Dubai’s slowing economy, the rout in commodities and strict debt repayment laws are reviving a phenomenon that symbolized the emirate’s crash in 2009: “skips,” or business owners who quietly leave the country to avoid punishment for defaulting on loans.
A rising number of smaller and medium-sized company owners are abandoning the United Arab Emirates without repaying debt, according to Emirates NBD PJSC, the country’s second-largest bank. People in the SME sector may have left behind 5 billion dirhams ($1.36 billion) of loans this year, Abdul Aziz Al Ghurair, Chief Executive Officer of Mashreqbank PSC and chairman of the U.A.E. Banks Federation, said in Dubai on Monday.
While so far limited in scope -- Emirates NBD says it’s seeing the phenomenon in areas such as commodities financing -- the “skips” recall the 2009 financial crisis when thousands of expatriates fled the country to avoid a local legal system which lacks a bankruptcy law and criminalizes bounced checks. They’re also a sign that the pain of lower oil prices and a slowing economy are being most felt by smaller companies that can’t survive long when lines of credit are restricted and customers stop paying.
“Some banks have been reacting to the fall in commodity prices by pulling bank loans and tightening credit standards, and that has added to the stress,” said Shabbir Malik, a banks analyst at EFG-Hermes Holding SAE. “Over the next two to three quarters we will see provisioning at the banks rise as a result of these skips and problems in the SME sector.”

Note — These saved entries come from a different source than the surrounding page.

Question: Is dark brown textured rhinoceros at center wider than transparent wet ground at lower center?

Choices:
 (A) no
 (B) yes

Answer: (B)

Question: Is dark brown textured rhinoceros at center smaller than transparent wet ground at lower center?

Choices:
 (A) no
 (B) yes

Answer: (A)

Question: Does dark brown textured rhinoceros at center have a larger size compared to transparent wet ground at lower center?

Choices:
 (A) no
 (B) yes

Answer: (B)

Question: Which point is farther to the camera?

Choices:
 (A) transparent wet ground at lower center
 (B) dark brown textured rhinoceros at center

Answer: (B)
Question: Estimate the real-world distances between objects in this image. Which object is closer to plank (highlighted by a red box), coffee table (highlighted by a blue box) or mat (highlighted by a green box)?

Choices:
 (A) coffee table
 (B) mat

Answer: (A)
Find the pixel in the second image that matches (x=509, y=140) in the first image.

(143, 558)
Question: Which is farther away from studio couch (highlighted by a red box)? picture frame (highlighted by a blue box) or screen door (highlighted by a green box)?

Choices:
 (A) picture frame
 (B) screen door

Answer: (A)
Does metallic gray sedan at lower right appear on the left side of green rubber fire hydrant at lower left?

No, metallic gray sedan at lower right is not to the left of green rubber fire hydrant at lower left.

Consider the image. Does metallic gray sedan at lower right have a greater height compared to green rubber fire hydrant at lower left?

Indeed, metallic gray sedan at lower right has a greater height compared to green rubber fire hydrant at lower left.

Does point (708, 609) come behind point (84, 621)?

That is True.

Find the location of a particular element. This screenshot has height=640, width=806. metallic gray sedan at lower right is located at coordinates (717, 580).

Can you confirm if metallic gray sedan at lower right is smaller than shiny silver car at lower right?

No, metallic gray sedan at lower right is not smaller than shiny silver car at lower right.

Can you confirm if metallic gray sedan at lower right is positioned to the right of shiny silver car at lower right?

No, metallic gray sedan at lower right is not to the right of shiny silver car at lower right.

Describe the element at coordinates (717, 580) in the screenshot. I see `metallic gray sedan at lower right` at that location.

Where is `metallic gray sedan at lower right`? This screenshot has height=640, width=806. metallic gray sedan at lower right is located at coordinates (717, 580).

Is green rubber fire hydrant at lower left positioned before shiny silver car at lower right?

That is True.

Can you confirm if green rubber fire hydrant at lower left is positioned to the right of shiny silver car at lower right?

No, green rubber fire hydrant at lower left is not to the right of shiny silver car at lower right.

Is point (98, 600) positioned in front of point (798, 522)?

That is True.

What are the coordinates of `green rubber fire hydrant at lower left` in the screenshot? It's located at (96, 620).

Three-month U.A.E. interbank rates have climbed
Banks in the U.A.E. had focused on boosting loans to SMEs as they could typically charge higher interest rates than lending to large corporations. That shift also followed government measures to boost small business as a way to create jobs and diversify the economy. The U.A.E. last year stipulated that government agencies give at least 10 percent of their contracts to local smaller businesses, according to the Economy Ministry.
Shuaa Capital PSC, a local investment bank which recently made a push into SME lending, said Sunday it swung to a third quarter loss because of higher provisions for small and medium-sized customers.

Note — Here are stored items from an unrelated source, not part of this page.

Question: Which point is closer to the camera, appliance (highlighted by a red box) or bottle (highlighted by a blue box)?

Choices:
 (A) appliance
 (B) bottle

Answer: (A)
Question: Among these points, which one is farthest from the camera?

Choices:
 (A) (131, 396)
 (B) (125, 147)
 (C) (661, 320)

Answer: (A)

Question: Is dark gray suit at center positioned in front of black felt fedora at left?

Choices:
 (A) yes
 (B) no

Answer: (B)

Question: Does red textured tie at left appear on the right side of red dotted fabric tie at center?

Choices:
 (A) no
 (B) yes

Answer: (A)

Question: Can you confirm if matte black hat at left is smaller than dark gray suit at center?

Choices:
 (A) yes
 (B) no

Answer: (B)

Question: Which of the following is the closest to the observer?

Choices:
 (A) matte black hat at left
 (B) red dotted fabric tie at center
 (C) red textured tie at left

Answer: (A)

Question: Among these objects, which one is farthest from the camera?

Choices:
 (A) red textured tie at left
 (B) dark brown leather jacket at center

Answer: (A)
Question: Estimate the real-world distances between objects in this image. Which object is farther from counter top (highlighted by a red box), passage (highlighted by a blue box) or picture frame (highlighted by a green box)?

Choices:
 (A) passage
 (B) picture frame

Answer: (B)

Checks are still a common form of payment in the U.A.E. Banks often hold them as a security deposit against personal and business loans since the punishment for failing to having enough funds to cover them can be imprisonment. There’s also no bankruptcy law to protect debtors from creditors. A draft law on financial regulation and bankruptcy was approved by the cabinet earlier this year, but requires several steps before being passed.
Credit Standards
The situation could get worse before it improves. Liquidity conditions in the U.A.E. are expected to become tighter over the next few months, according to a quarterly credit sentiment survey from the central bank. Credit standards and risk premiums for loans rose for a third consecutive quarter and will continue to do so in the final three months of the year, it said. The U.A.E.’s interbank lending rate has risen to the highest since July 2013, according to central bank data on Bloomberg.

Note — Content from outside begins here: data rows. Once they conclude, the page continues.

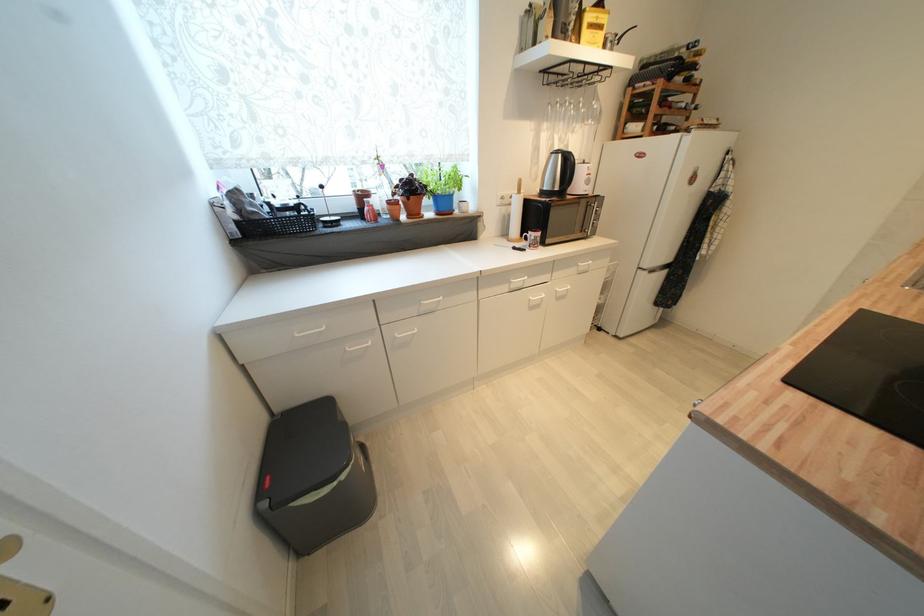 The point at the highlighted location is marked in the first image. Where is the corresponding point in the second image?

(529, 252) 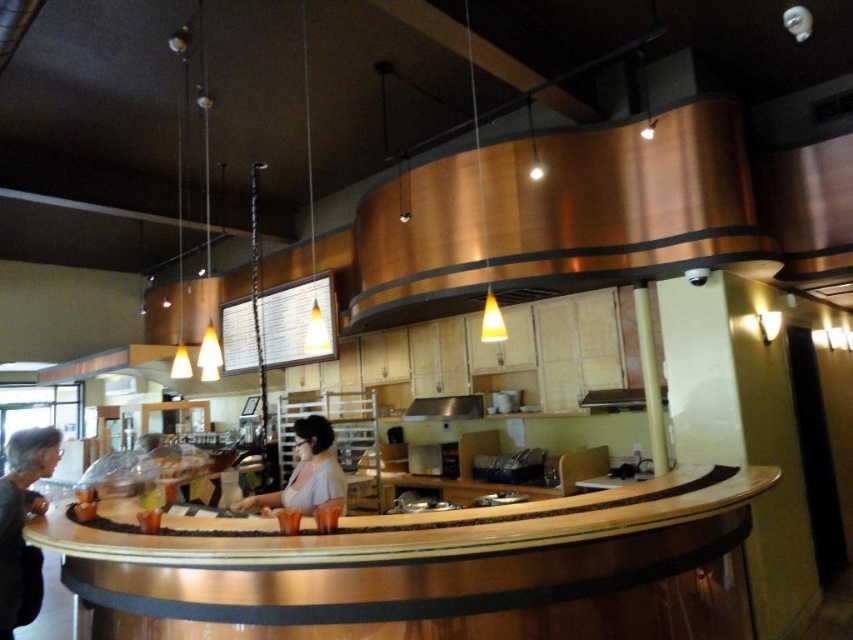 Question: Is wooden counter at center to the right of light beige fabric shirt at center from the viewer's perspective?

Choices:
 (A) no
 (B) yes

Answer: (B)

Question: Where is wooden counter at center located in relation to light beige fabric shirt at center in the image?

Choices:
 (A) left
 (B) right

Answer: (B)

Question: Can you confirm if wooden counter at center is wider than light beige fabric shirt at center?

Choices:
 (A) no
 (B) yes

Answer: (B)

Question: Which point is closer to the camera?

Choices:
 (A) (456, 509)
 (B) (294, 476)

Answer: (A)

The problem of skips was at its pinnacle in 2009 and 2010, when the financial crisis pushed the economy into recession and forced several state-owned to lay-off workers and restructure billions of dollars of debt. That’s not the case now: growth in the United Arab Emirates is moderating but not slumping, with expansion of 3.5 percent this year, according to the median estimate of nine economists compiled by Bloomberg. That’s down from about 4.6 percent last year.
Commodities Distress
The distress in the commodities universe may be responsible for much of the pain as business owners and traders struggle to absorb losses on everything from the price of bullion to crude oil. Dubai has tried to transform its economy by becoming a hub for trading in everything from gold and diamonds, to tea and pearls. Gold, for example, is heading for its third annual decline while oil has slumped by about half in a year.
“These skips are a reminder of what happened after the financial stress Dubai went through in 2009,” Philippe Dauba-Pantanacce, an emerging market economist at Standard Chartered Plc in London, said by e-mail. “There is no doubt that certain sectors of the Dubai economy are starting to show signs of slowdown but the very fact of these ‘runs’ tells as much about the constraints posed by the bankruptcy legal environment as it possibly is a symptom of economic conditions.”
Some banks tightening credit as crude drops
Results at larger corporations and the banks are also holding up. Emaar Properties PJSC, which has the largest weighting in the Dubai Financial Market General Index, said net income rose 31 percent in the third quarter. Dubai Islamic Bank, which has the second largest weighting in the index, said third-quarter profit rose 44 percent.
“Right now the problem is just in a small corner of the economy,” EFG’s Shabbir said. So far the number of skips has been “nothing like the scale of the problem in 2009. We don’t see any signs of stress in the larger corporate sector yet.”